We’re always on the lookout for new concepts and ideas. When we came across Dan Saffer’s new book “Microinteractions” we were pretty excited. We’ve always had a great amount of respect for the importance of the fine details throughout our design practice and Saffer’s new book really hits home.
So what is a “microinteraction,” anyway? According to Saffer, it’s a product use case boiled down to a single moment, focused on a single task. Unlocking your smartphone is a microinteraction; so is the chiming sound that plays when you boot up Windows or OS X. But microinteractions aren’t restricted to computers. “They are everywhere: in the devices we carry, the appliances in our house, even embedded in the environments we live and work in,” Saffer writes. “Most appliances and some apps are built entirely around one microinteraction.”
You need to build human-compatible things for people.

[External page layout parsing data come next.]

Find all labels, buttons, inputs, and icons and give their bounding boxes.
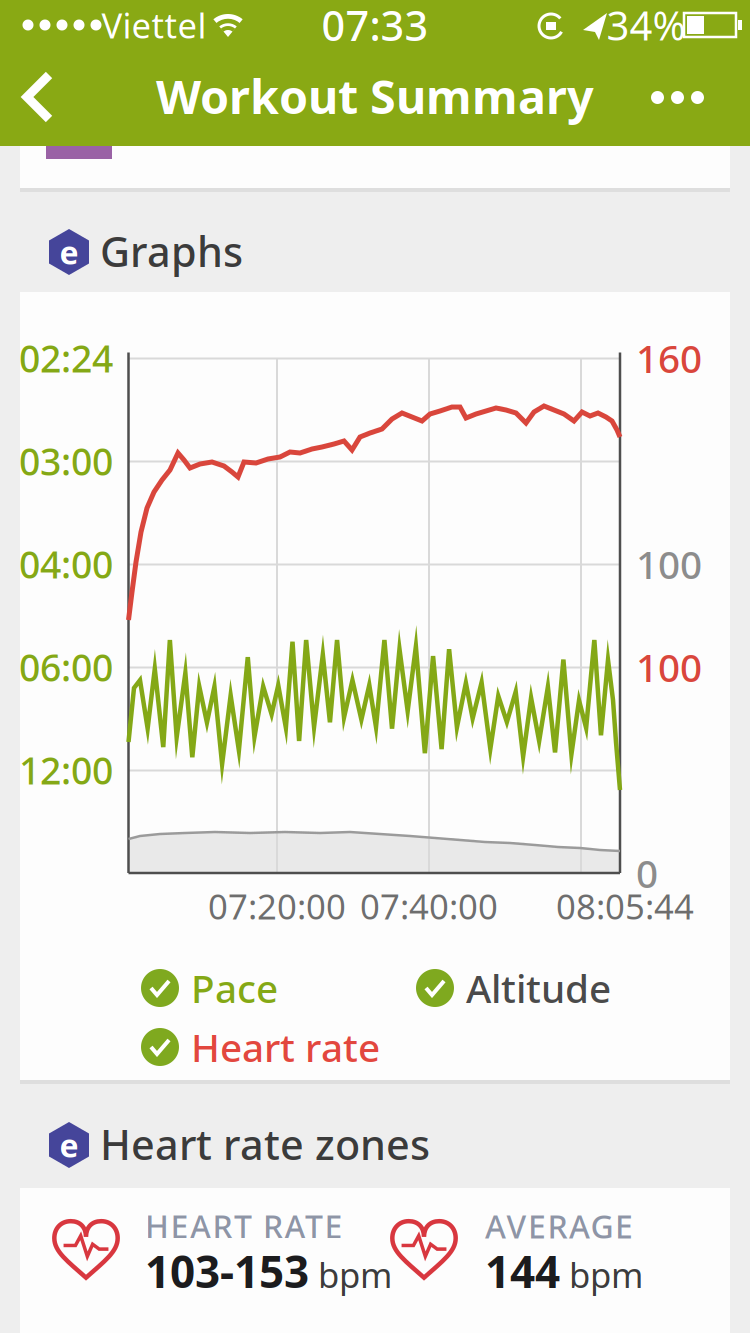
- staticText: Pace: [191, 962, 278, 1014]
- staticText: Altitude: [466, 962, 611, 1014]
- staticText: Viettel: [102, 2, 206, 48]
- button[interactable]: More: [639, 55, 717, 139]
- staticText: HEART RATE: [145, 1205, 342, 1247]
- staticText: 12:00: [19, 745, 113, 795]
- staticText: 02:24: [19, 333, 113, 383]
- staticText: 03:00: [19, 436, 113, 486]
- staticText: 103-153: [145, 1242, 309, 1300]
- staticText: Heart rate: [191, 1021, 380, 1073]
- button[interactable]: Heart rate: [141, 1024, 401, 1070]
- staticText: 07:20:00: [208, 883, 346, 929]
- staticText: 100: [636, 641, 702, 693]
- staticText: Heart rate zones: [100, 1117, 430, 1172]
- staticText: 08:05:44: [556, 883, 694, 929]
- staticText: 07:40:00: [360, 883, 498, 929]
- staticText: e: [60, 231, 78, 273]
- staticText: 07:33: [322, 0, 428, 52]
- staticText: bpm: [318, 1252, 392, 1298]
- staticText: 0: [636, 847, 658, 899]
- button[interactable]: Pace: [141, 965, 401, 1011]
- staticText: 34%: [606, 0, 686, 52]
- staticText: 06:00: [19, 642, 113, 692]
- staticText: 144: [485, 1242, 560, 1300]
- staticText: AVERAGE: [485, 1205, 633, 1247]
- staticText: 160: [636, 332, 702, 384]
- staticText: 100: [636, 538, 702, 590]
- staticText: Graphs: [100, 224, 243, 278]
- staticText: Workout Summary: [156, 65, 594, 127]
- staticText: 04:00: [19, 539, 113, 589]
- staticText: e: [60, 1124, 78, 1166]
- staticText: bpm: [569, 1252, 643, 1298]
- button[interactable]: Altitude: [416, 965, 676, 1011]
- button[interactable]: Back: [7, 55, 73, 139]
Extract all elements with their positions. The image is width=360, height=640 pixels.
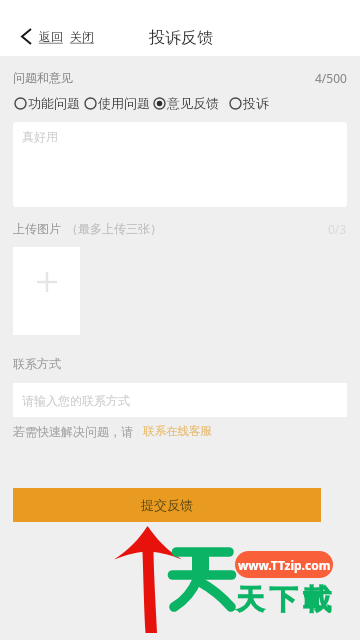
- staticText: 问题和意见: [13, 70, 73, 85]
- staticText: 返回: [39, 29, 63, 44]
- button[interactable]: 意见反馈: [153, 95, 219, 111]
- staticText: 关闭: [70, 29, 94, 44]
- staticText: 天下載: [236, 582, 337, 617]
- staticText: 使用问题: [98, 95, 150, 111]
- staticText: 联系方式: [13, 356, 61, 371]
- staticText: 0/3: [328, 221, 347, 237]
- staticText: www.TTzip.com: [238, 557, 331, 573]
- button[interactable]: 添加图片: [13, 247, 80, 335]
- button[interactable]: 关闭: [70, 20, 94, 52]
- button[interactable]: 请输入您的联系方式: [13, 383, 347, 417]
- staticText: 4/500: [315, 70, 347, 86]
- button[interactable]: 提交反馈: [13, 488, 321, 522]
- staticText: （最多上传三张）: [66, 221, 162, 236]
- button[interactable]: 功能问题: [14, 95, 80, 111]
- staticText: 投诉: [243, 95, 269, 111]
- staticText: 提交反馈: [141, 497, 193, 513]
- staticText: 若需快速解决问题，请: [13, 424, 133, 439]
- staticText: 投诉反馈: [149, 28, 213, 48]
- staticText: 联系在线客服: [143, 424, 212, 438]
- button[interactable]: 使用问题: [84, 95, 150, 111]
- staticText: 功能问题: [28, 95, 80, 111]
- staticText: 请输入您的联系方式: [22, 393, 130, 408]
- staticText: 真好用: [22, 129, 58, 144]
- button[interactable]: 投诉: [229, 95, 269, 111]
- staticText: 意见反馈: [167, 95, 219, 111]
- staticText: 上传图片: [13, 221, 61, 236]
- button[interactable]: 返回: [22, 20, 63, 52]
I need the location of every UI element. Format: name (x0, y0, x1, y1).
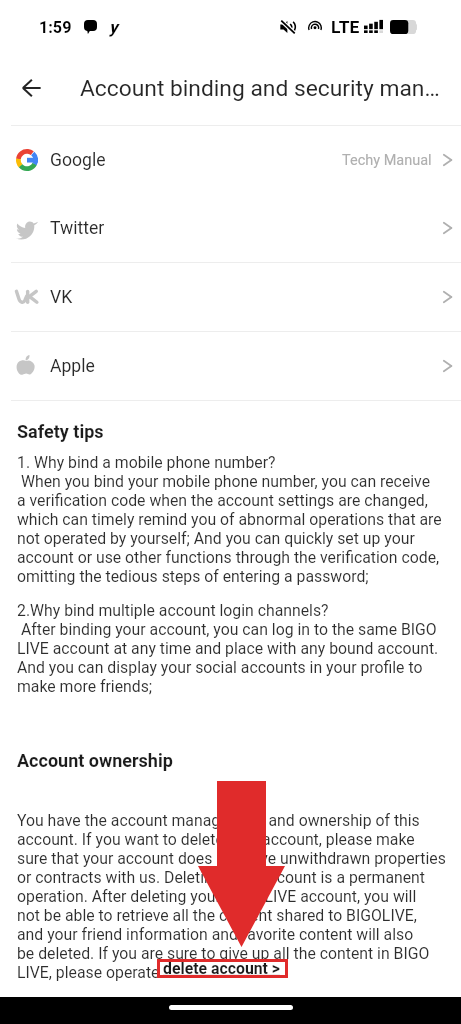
staticText: LIVE, please operate (17, 963, 160, 982)
staticText: Account ownership (17, 750, 173, 771)
staticText: y (109, 17, 118, 37)
staticText: You have the account management and owne… (17, 811, 446, 963)
button[interactable]: VK (0, 263, 461, 331)
staticText: 1. Why bind a mobile phone number? When … (17, 453, 442, 586)
staticText: Google (50, 150, 106, 171)
staticText: Account binding and security man… (80, 75, 440, 102)
staticText: LTE (331, 17, 360, 37)
staticText: Apple (50, 356, 95, 377)
staticText: Twitter (50, 218, 105, 239)
staticText: delete account > (163, 959, 281, 978)
button[interactable]: Apple (0, 332, 461, 400)
staticText: Safety tips (17, 421, 104, 442)
staticText: 1:59 (39, 18, 72, 37)
button[interactable]: Twitter (0, 194, 461, 262)
button[interactable]: Back (9, 67, 53, 111)
staticText: 2.Why bind multiple account login channe… (17, 601, 439, 696)
staticText: VK (50, 287, 73, 308)
staticText: Techy Manual (342, 152, 432, 169)
button[interactable]: delete account > (157, 959, 288, 978)
button[interactable]: Google (0, 126, 461, 194)
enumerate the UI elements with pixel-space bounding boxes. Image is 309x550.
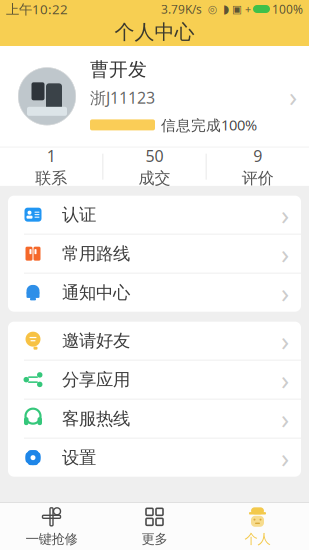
- button[interactable]: 通知中心: [8, 274, 301, 312]
- staticText: 9: [253, 145, 262, 166]
- staticText: 1: [47, 145, 56, 166]
- staticText: 更多: [142, 531, 168, 547]
- staticText: 个人中心: [114, 20, 194, 44]
- staticText: 成交: [138, 168, 170, 188]
- staticText: 3.79K/s: [161, 1, 202, 17]
- staticText: 个人: [244, 531, 270, 547]
- staticText: 通知中心: [62, 282, 130, 303]
- staticText: ›: [281, 197, 289, 232]
- staticText: ›: [281, 440, 289, 475]
- staticText: 设置: [62, 447, 96, 468]
- button[interactable]: 分享应用: [8, 361, 301, 400]
- button[interactable]: 个人: [206, 503, 309, 550]
- button[interactable]: 认证: [8, 196, 301, 235]
- staticText: 曹开发: [90, 58, 147, 81]
- staticText: 邀请好友: [62, 330, 130, 351]
- staticText: ◎: [202, 3, 223, 15]
- staticText: ›: [289, 79, 297, 114]
- button[interactable]: 曹开发: [0, 46, 309, 147]
- button[interactable]: 设置: [8, 439, 301, 477]
- staticText: 常用路线: [62, 243, 130, 264]
- button[interactable]: 1: [0, 148, 102, 186]
- staticText: 50: [146, 145, 164, 166]
- staticText: 认证: [62, 204, 96, 225]
- staticText: 浙J11123: [90, 87, 155, 108]
- staticText: 联系: [35, 168, 67, 188]
- staticText: 信息完成100%: [161, 115, 257, 135]
- staticText: ›: [281, 275, 289, 310]
- button[interactable]: 更多: [103, 503, 206, 550]
- staticText: 客服热线: [62, 408, 130, 429]
- button[interactable]: 常用路线: [8, 235, 301, 274]
- staticText: ›: [281, 236, 289, 271]
- button[interactable]: 50: [103, 148, 206, 186]
- staticText: ›: [281, 401, 289, 436]
- button[interactable]: 客服热线: [8, 400, 301, 439]
- staticText: 分享应用: [62, 369, 130, 390]
- staticText: ▣: [229, 3, 245, 15]
- button[interactable]: 9: [207, 148, 309, 186]
- staticText: 评价: [242, 168, 274, 188]
- staticText: +: [245, 2, 251, 16]
- staticText: 上午10:22: [6, 0, 68, 18]
- staticText: ◗: [223, 2, 229, 16]
- staticText: 一键抢修: [26, 531, 78, 547]
- button[interactable]: 邀请好友: [8, 322, 301, 361]
- staticText: 100%: [272, 1, 303, 17]
- button[interactable]: 一键抢修: [0, 503, 103, 550]
- staticText: ›: [281, 362, 289, 397]
- staticText: ›: [281, 323, 289, 358]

These atomic design moments, Saffer argues, are what whole products, and even whole systems and “wicked problems,” ultimately boil down to. If microinteractions are delightful, humane, and effective, then their success accretes and trickles up into the broader user experience in general. “Most good designers have been doing this for decades, especially some of the great industrial designers like the Eameses and Dieter Rams,” Saffer says. “The on/off switch is often the first microinteraction people encounter with a product.”
At times, technology is challenging and complex for even the savviest of users. We find that the ability to focus on the humanity of our solutions helps break down a lot of that stress and allow those same users to accomplish overall complex tasks thought a series of simple and intuitive interactions. It’s not always easy to dive into those fine details when you are trying to solve a larger problem, but ignoring them or missing them all together is a recipe for disaster.